I’m so glad I’m able to help!

Most chain pet store crickets don’t tend to live very long. Keeping them clean and well ventilated is key to all crickets. Their poop and it’s fumes kill them. I started with a plastic cricket keeper, but it lacks adequate ventilation. I now use plastic bins that I have cut areas out and hot glued in window screening where I want it, such as the lid and sides. Removing poop and uneaten food daily is essential. Honestly, try roaches. They are so much cleaner. For worms, as I already said, silkworms are great! Until you get him to lose some weight, try to stay away from superworms and wax worms as they are very fatty. Hornworms are good for hydrating treats...they are basically just bags of water. Bsfl (also called Phoenix worms, calci worms, etc) are also a great addition to staple feeders. They will eventually turn into flies, which are then fun little treats for your chameleon to hunt down. You may want to order from somewhere like Josh’s frogs or Linda’s gone buggy, so that you can order a variety of feeders in one shipment.

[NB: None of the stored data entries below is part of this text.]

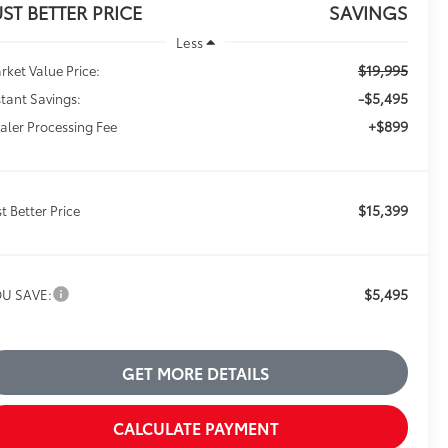
UST BETTER PRICE
SAVINGS
Less
$19,995
rket Value Price:
-$5,495
stant Savings:
+$899
aler Processing Fee
$15,399
st Better Price
$5,495
U SAVE:
GET MORE DETAILS
CALCULATE PAYMENT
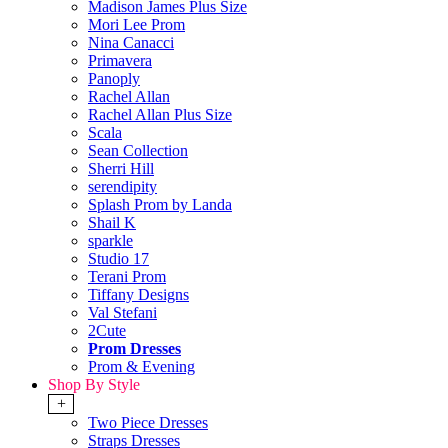
Madison James Plus Size
Mori Lee Prom
Nina Canacci
Primavera
Panoply
Rachel Allan
Rachel Allan Plus Size
Scala
Sean Collection
Sherri Hill
serendipity
Splash Prom by Landa
Shail K
sparkle
Studio 17
Terani Prom
Tiffany Designs
Val Stefani
2Cute
Prom Dresses
Prom & Evening
Shop By Style
+
Two Piece Dresses
Straps Dresses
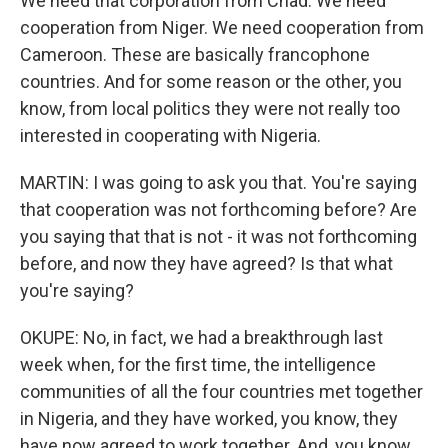
We need that corporation from Chad. We need
cooperation from Niger. We need cooperation from
Cameroon. These are basically francophone
countries. And for some reason or the other, you
know, from local politics they were not really too
interested in cooperating with Nigeria.
MARTIN: I was going to ask you that. You're saying
that cooperation was not forthcoming before? Are
you saying that that is not - it was not forthcoming
before, and now they have agreed? Is that what
you're saying?
OKUPE: No, in fact, we had a breakthrough last
week when, for the first time, the intelligence
communities of all the four countries met together
in Nigeria, and they have worked, you know, they
have now agreed to work together. And, you know,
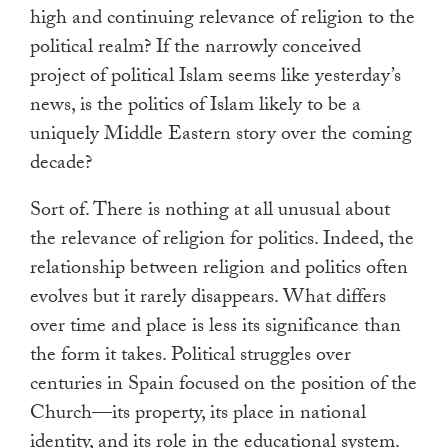
high and continuing relevance of religion to the
political realm? If the narrowly conceived
project of political Islam seems like yesterday’s
news, is the politics of Islam likely to be a
uniquely Middle Eastern story over the coming
decade?
Sort of. There is nothing at all unusual about
the relevance of religion for politics. Indeed, the
relationship between religion and politics often
evolves but it rarely disappears. What differs
over time and place is less its significance than
the form it takes. Political struggles over
centuries in Spain focused on the position of the
Church—its property, its place in national
identity, and its role in the educational system.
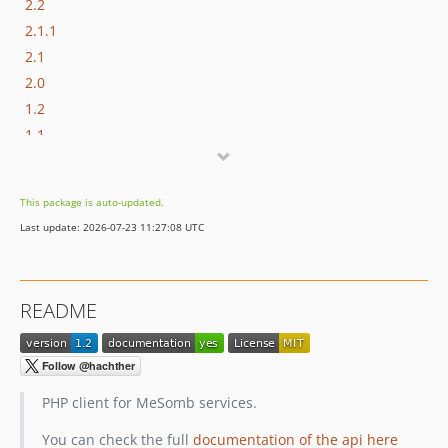
2.2
2.1.1
2.1
2.0
1.2
1.1
This package is auto-updated.
Last update: 2026-07-23 11:27:08 UTC
README
PHP client for MeSomb services.
You can check the full
documentation of the api here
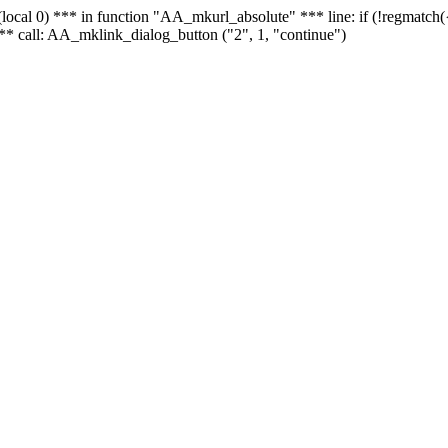
 - (local 0) *** in function "AA_mkurl_absolute" *** line: if (!regmatch
** call: AA_mklink_dialog_button ("2", 1, "continue")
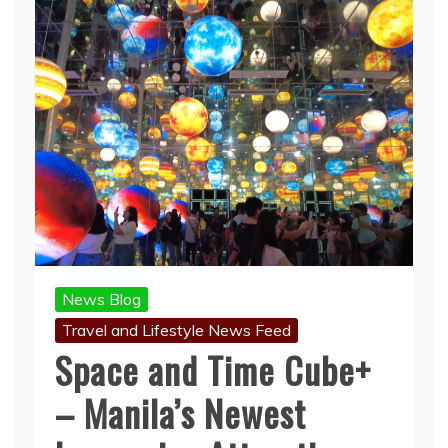
News Blog
Travel and Lifestyle News Feed
Space and Time Cube+
– Manila’s Newest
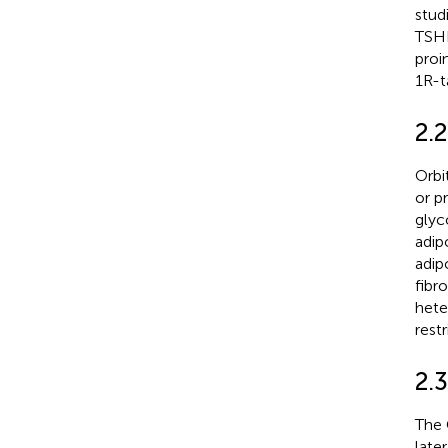
stud
TSHR
proi
1R-t
2.2
Orbi
or p
glyc
adip
adip
fibr
hete
rest
2.
The 
late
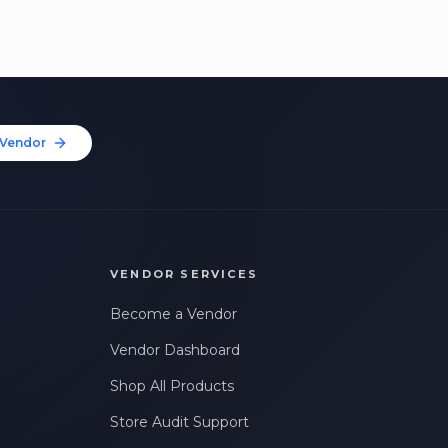
Vendor
VENDOR SERVICES
Become a Vendor
Vendor Dashboard
Shop All Products
Store Audit Support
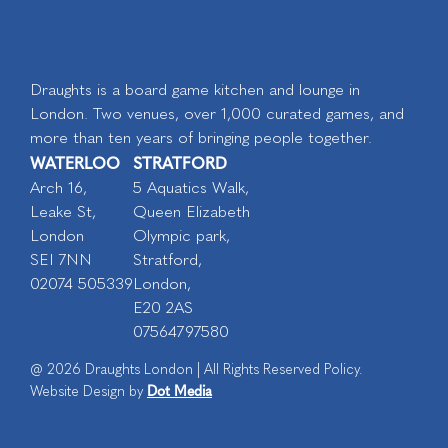
Draughts is a board game kitchen and lounge in
London. Two venues, over 1,000 curated games, and
more than ten years of bringing people together.
WATERLOO
STRATFORD
Arch 16,
5 Aquatics Walk,
Leake St,
Queen Elizabeth
London
Olympic park,
SEI 7NN
Stratford,
02074 505339
London,
E20 2AS
07564797580
@ 2026 Draughts London | All Rights Reserved Policy.
Dot Media
Website Design by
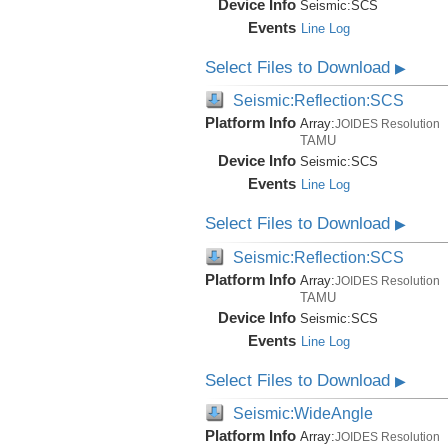
Device Info
Seismic:
SCS
Events
Line Log
Select Files to Download
▶
Seismic:Reflection:SCS
Platform Info
Array:
JOIDES Resolution
TAMU
Device Info
Seismic:
SCS
Events
Line Log
Select Files to Download
▶
Seismic:Reflection:SCS
Platform Info
Array:
JOIDES Resolution
TAMU
Device Info
Seismic:
SCS
Events
Line Log
Select Files to Download
▶
Seismic:WideAngle
Platform Info
Array:
JOIDES Resolution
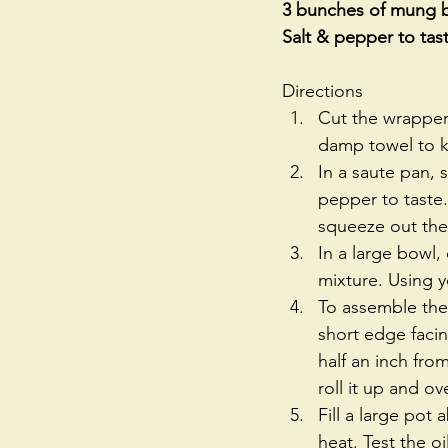
3 bunches of mung be
Salt & pepper to tas
Directions 
Cut the wrappers
damp towel to ke
In a saute pan, 
pepper to taste.
squeeze out the 
In a large bowl,
mixture. Using y
To assemble the 
short edge facin
half an inch fr
roll it up and ove
Fill a large pot
heat. Test the oil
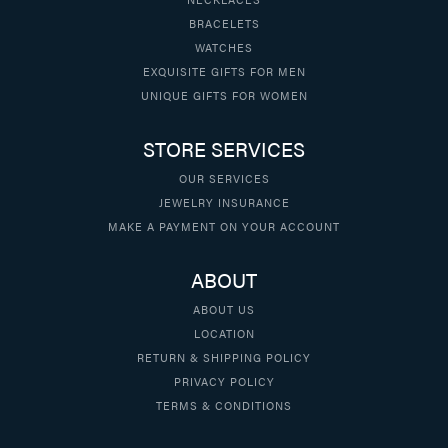
BRACELETS
WATCHES
EXQUISITE GIFTS FOR MEN
UNIQUE GIFTS FOR WOMEN
STORE SERVICES
OUR SERVICES
JEWELRY INSURANCE
MAKE A PAYMENT ON YOUR ACCOUNT
ABOUT
ABOUT US
LOCATION
RETURN & SHIPPING POLICY
PRIVACY POLICY
TERMS & CONDITIONS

To manage Big Poppa’s weight, get a kitchen scale that measures in grams and see what he weighs. Start by feeding about 3 feeders, 3 times a week and see if that’s enough of a diet for him to lose some weight. You can weigh him weekly, but it may be a couple of weeks before you see any change. If his weight isn’t dropping, reduce his feedings by 1 insect until he does start losing some weight. Veiled’s are opportunistic eaters and always looking at you like you are starving them. Many nights my boy actually sleeps in his feeder and one of my girls sleeps right in front of hers. Speaking of feeders, there are things that will be little feeding stations in your enclosures. I really like these.
https://tkchameleons.com/products/shooting-gallery
Yes, the uvb is the long light that goes across the width of your enclosure. For a 2x2x4’ enclosure, you’ll need a 24” T5 fixture, just like the one in the link I gave you.
While not a necessity, these make hanging branches, vines and plants so very much easier.
https://dragonstrand.com/dragon-ledges/ They are well worth the price!
You don’t have to go bioactive in order to have live plants, only is you want a soil substrate on the floor. What makes it bioactive is that you have isopods and springtails which clean the poop and other detritus and keep things clean. For now, I’d suggest just keeping the floor bare.
Adding live plants will boost your humidity. If you are still having problems holding in humidity, you could wrap a shower curtain around a couple of sides or add the shrink to fit window insulation film. 30-50% humidity is actually quite drier than you’d think. I’m in humid Florida, but as I run my ac almost year round, humidity in my house is around 35% and much closer to 50% in the room where I keep my chameleons.
In terms of importance, getting the correct uvb and your supplement schedule are priority. Without these, your cham’s are at risk for metabolic bone disease (mbd) and some other possible health issues. Then changing your feedings will make a big positive difference. Next would be replacing the fake plants with live ones. A larger enclosure and the rest follows. It may seem overwhelming and so just keep in mind that it may take some time until you get everything where it needs to be. So many of us started where you are or with even less, but we got things corrected. I started 2 years ago with a young female veiled (didn’t even know she was a girl or a veiled), the equivalent of a chameleon kit with broken lights, a 1/2 cup of superworms and absolutely zero experience or knowledge of any reptiles. You can do this!